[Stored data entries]
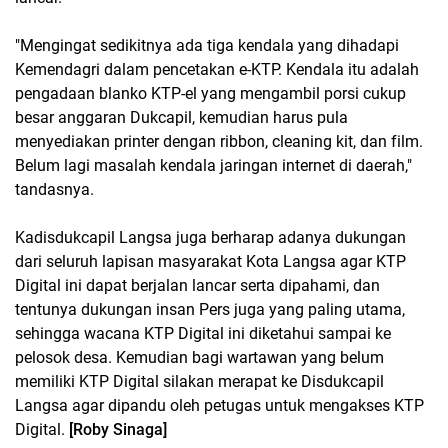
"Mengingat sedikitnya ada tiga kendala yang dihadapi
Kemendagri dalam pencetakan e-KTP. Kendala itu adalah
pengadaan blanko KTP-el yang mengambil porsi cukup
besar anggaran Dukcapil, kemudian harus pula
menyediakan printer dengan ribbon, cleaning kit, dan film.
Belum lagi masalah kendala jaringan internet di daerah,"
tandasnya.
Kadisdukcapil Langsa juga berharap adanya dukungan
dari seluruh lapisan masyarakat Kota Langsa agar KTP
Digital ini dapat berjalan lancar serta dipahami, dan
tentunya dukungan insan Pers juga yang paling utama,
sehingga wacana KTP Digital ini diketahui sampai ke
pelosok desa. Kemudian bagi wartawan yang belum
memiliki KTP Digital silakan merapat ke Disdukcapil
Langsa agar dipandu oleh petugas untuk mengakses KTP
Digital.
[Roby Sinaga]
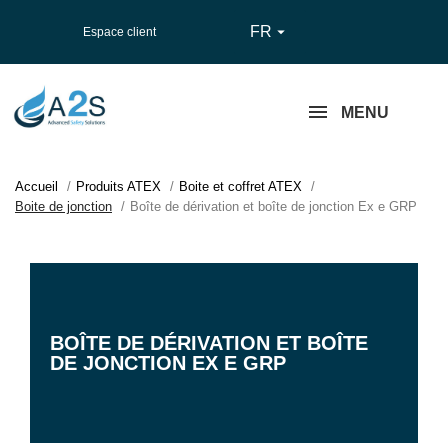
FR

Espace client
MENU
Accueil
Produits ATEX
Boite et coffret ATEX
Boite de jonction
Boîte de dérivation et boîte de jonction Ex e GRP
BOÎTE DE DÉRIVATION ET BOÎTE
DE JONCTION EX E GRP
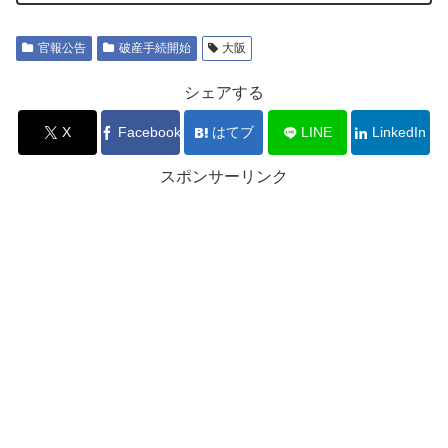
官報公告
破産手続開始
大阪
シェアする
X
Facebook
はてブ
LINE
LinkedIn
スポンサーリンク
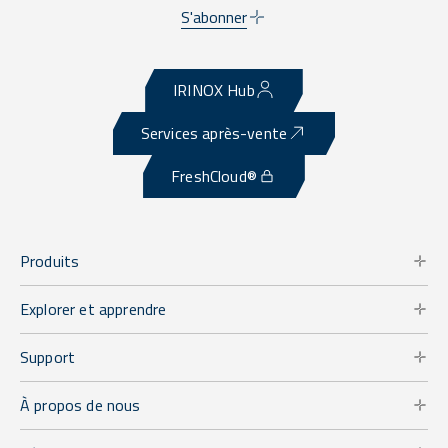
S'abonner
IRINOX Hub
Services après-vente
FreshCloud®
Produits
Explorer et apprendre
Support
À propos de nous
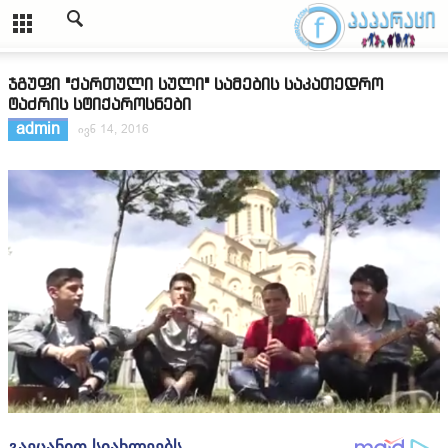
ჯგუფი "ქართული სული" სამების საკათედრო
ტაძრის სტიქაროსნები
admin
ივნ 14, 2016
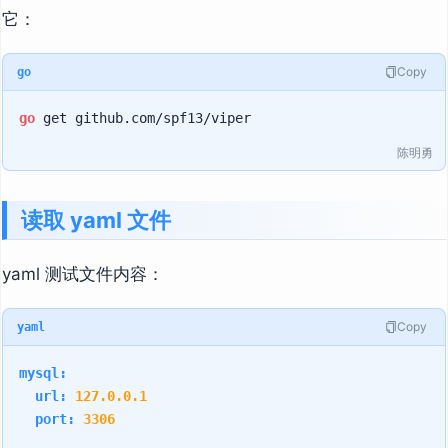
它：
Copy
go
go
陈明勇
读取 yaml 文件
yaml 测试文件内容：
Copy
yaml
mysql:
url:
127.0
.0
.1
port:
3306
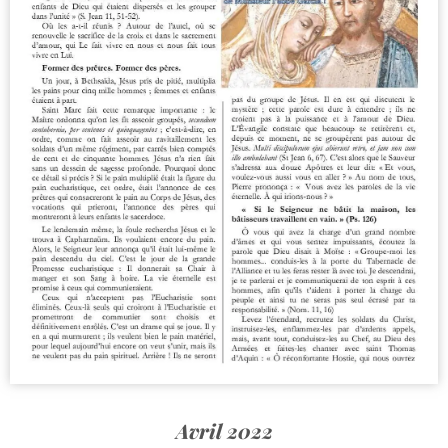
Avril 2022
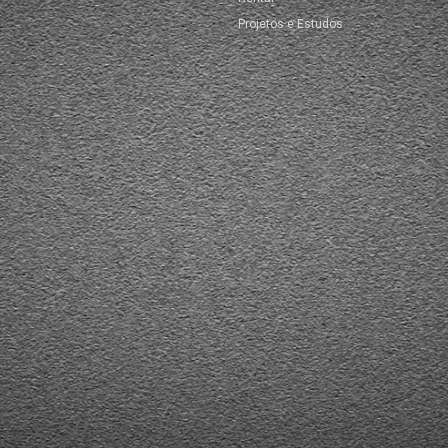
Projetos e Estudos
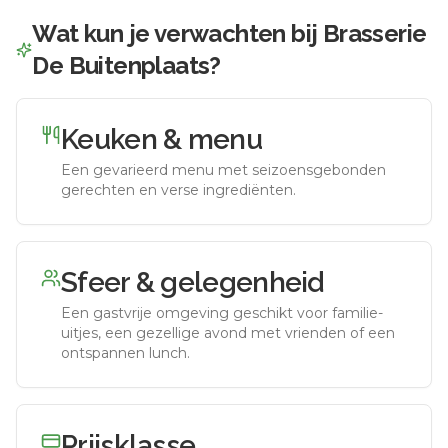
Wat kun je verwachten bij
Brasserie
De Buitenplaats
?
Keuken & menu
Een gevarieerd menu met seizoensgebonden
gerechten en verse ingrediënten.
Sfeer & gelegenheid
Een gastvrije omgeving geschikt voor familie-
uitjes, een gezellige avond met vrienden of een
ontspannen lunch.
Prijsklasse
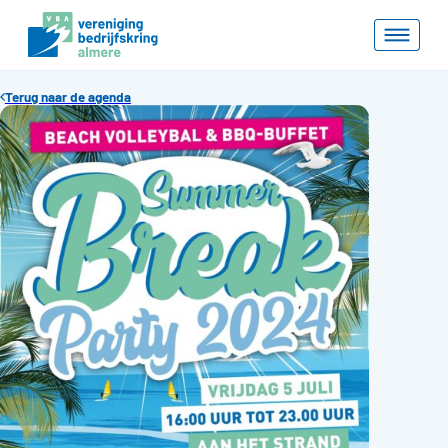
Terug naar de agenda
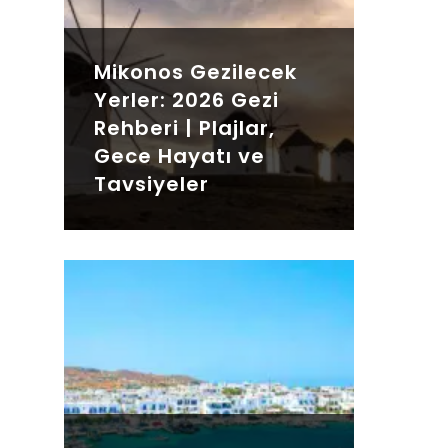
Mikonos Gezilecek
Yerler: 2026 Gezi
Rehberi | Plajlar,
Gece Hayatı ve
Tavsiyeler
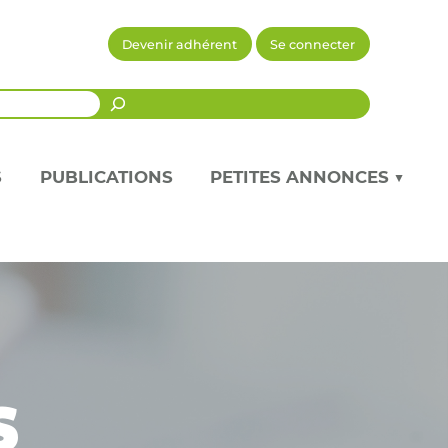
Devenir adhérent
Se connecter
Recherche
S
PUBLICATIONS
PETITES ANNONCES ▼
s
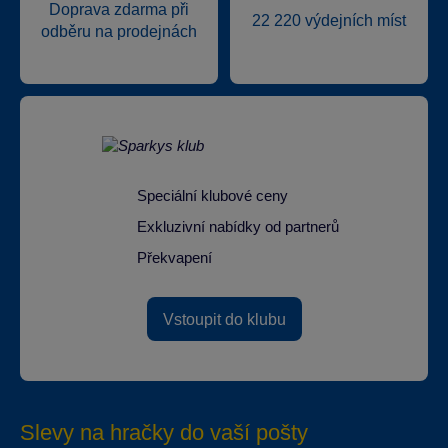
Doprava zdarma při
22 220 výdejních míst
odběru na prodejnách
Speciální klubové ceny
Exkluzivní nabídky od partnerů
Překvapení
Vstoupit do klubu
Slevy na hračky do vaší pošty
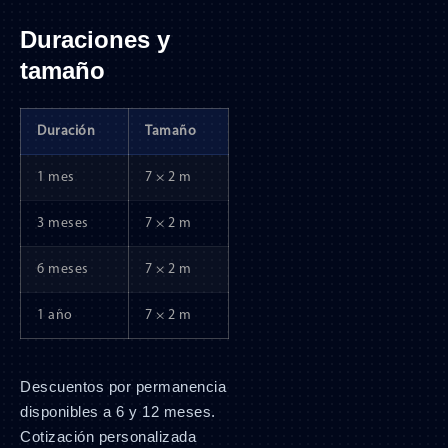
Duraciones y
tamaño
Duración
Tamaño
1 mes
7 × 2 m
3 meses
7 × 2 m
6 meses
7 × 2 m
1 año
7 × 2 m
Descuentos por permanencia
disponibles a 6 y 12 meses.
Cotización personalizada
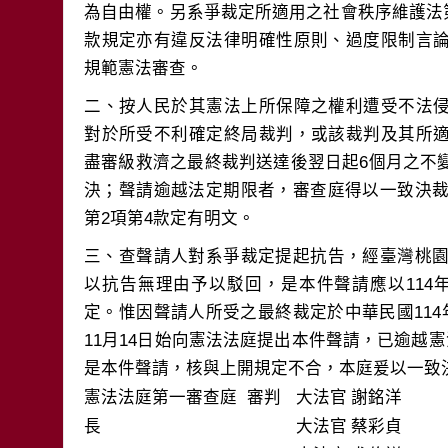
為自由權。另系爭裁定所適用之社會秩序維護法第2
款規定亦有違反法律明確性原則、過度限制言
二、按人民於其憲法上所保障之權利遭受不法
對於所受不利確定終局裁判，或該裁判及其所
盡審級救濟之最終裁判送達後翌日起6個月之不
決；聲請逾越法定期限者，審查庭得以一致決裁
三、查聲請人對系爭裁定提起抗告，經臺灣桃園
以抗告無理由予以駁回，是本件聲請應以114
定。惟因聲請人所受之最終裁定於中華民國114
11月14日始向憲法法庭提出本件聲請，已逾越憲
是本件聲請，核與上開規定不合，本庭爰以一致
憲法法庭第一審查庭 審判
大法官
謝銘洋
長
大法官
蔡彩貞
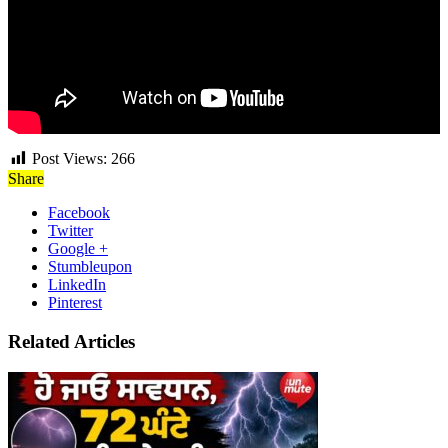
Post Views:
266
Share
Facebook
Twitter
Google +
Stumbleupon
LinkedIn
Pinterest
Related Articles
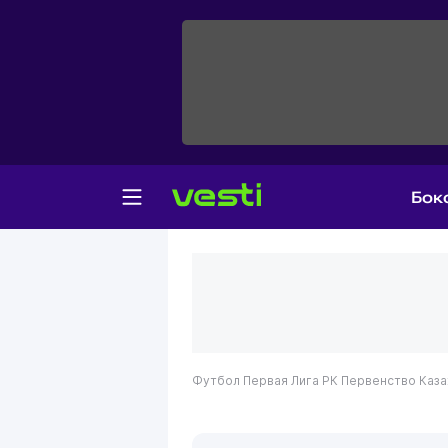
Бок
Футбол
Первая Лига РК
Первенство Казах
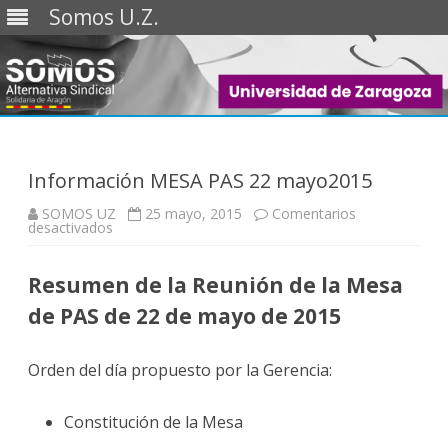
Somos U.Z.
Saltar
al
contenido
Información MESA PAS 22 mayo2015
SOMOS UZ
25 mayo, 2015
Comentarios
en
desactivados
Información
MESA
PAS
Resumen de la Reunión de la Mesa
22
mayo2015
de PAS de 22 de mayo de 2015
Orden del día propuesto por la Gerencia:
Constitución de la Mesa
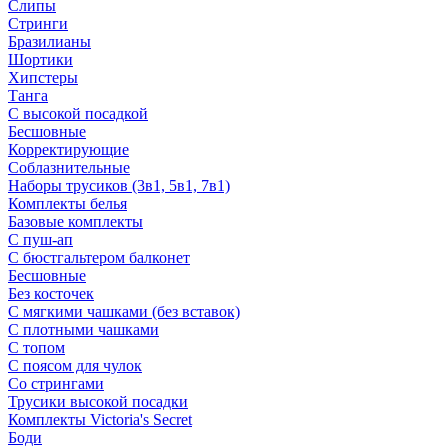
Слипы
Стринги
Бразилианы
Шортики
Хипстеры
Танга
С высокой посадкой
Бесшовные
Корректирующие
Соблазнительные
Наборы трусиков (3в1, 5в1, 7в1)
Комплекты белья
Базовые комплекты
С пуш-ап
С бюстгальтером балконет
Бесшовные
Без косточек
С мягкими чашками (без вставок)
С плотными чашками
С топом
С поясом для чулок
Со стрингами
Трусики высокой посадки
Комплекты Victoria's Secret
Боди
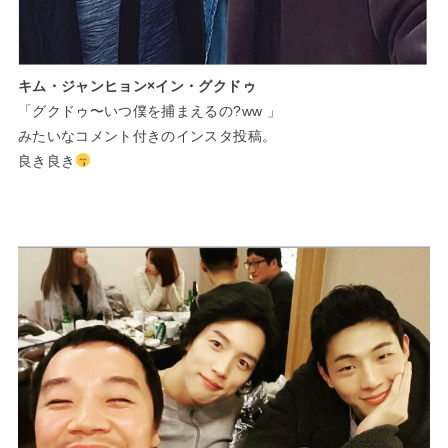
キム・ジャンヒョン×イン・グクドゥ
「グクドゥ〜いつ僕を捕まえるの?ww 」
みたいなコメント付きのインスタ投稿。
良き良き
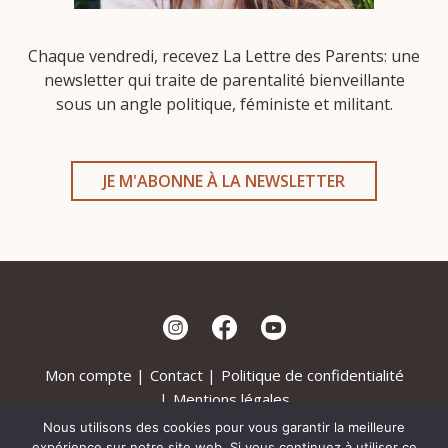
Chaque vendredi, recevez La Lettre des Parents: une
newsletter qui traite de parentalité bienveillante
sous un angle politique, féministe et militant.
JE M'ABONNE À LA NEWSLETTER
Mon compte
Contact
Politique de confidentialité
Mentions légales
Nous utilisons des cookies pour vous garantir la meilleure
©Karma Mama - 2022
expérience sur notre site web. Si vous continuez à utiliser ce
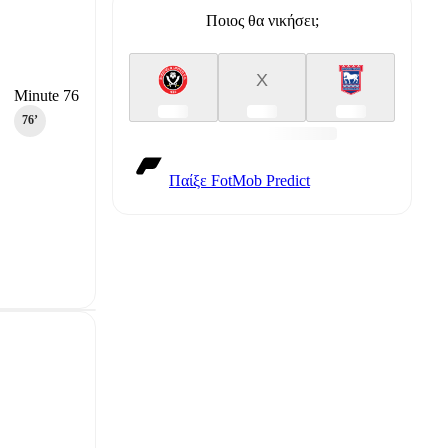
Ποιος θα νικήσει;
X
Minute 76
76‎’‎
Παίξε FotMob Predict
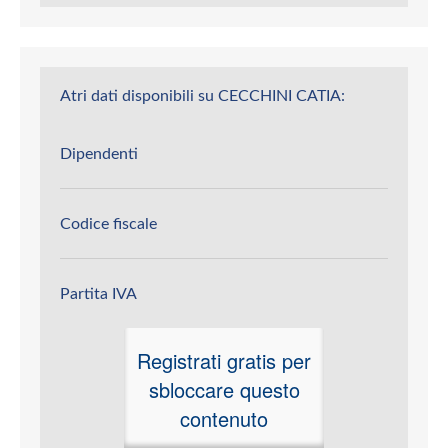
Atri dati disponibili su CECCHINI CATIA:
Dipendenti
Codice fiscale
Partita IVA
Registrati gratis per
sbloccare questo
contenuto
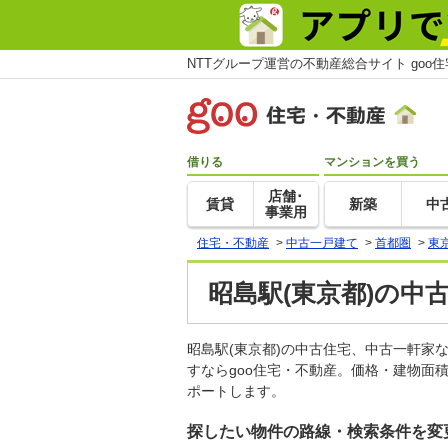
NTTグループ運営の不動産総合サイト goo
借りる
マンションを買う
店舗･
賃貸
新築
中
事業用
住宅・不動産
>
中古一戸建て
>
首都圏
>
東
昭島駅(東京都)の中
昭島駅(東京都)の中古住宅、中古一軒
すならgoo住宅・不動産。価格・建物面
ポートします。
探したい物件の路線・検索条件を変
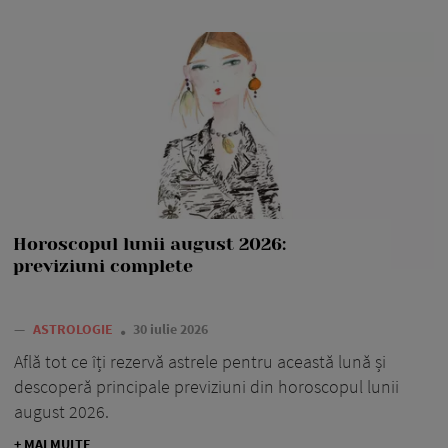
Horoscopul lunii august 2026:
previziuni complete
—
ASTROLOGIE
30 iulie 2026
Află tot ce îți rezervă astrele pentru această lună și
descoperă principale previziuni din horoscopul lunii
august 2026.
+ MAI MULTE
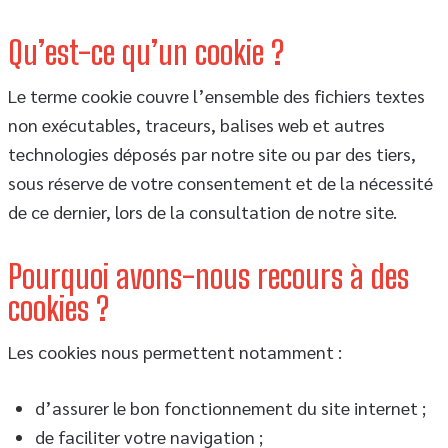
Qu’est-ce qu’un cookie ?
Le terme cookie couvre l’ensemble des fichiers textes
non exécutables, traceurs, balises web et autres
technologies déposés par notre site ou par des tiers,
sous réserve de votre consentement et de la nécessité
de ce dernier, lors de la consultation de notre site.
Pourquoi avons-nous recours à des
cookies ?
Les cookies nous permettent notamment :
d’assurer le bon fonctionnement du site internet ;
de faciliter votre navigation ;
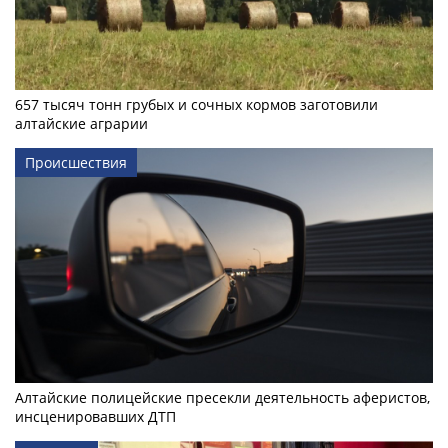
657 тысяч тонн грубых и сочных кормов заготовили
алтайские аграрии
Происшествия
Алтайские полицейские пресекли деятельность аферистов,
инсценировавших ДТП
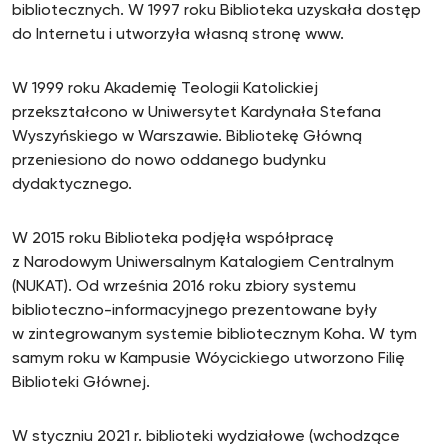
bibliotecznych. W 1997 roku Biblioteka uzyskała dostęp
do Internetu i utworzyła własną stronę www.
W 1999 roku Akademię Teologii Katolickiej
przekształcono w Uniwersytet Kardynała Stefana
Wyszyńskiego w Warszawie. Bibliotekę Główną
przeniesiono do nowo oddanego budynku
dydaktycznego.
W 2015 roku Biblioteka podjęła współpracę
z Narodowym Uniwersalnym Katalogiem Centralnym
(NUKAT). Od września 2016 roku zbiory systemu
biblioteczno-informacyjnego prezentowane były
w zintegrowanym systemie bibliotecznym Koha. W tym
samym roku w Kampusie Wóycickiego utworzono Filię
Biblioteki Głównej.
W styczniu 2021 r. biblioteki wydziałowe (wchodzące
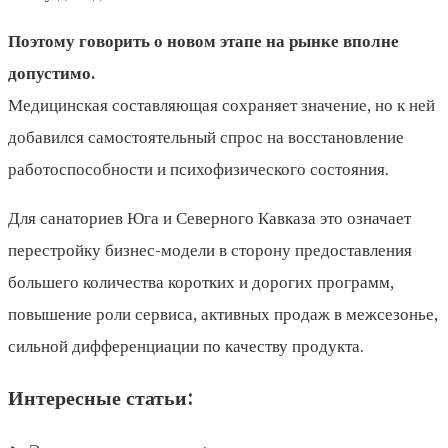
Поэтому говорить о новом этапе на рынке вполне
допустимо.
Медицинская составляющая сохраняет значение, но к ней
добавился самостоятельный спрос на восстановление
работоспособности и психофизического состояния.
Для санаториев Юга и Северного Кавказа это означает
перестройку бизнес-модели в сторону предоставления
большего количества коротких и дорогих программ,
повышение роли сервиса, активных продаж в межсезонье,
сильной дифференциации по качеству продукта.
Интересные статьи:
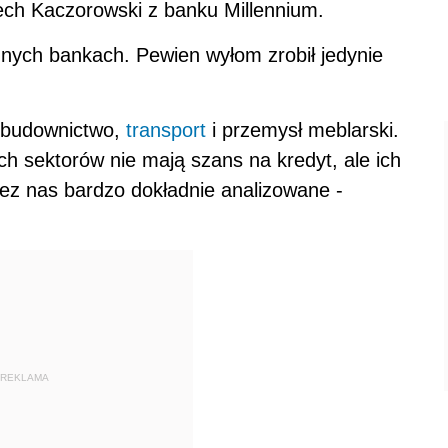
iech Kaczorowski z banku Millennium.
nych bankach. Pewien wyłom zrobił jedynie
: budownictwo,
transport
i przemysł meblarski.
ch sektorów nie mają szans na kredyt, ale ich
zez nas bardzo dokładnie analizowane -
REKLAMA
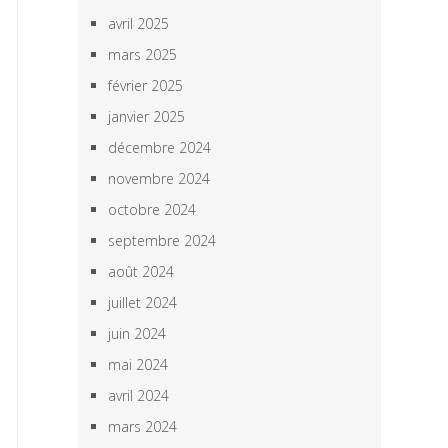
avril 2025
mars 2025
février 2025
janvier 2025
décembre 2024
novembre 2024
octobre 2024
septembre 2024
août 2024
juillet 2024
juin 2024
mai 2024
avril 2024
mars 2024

What is being asked: Report every line of the data in which "Información" appears.

Answer to this exercise:
Información MESA PAS 22 mayo2015
Información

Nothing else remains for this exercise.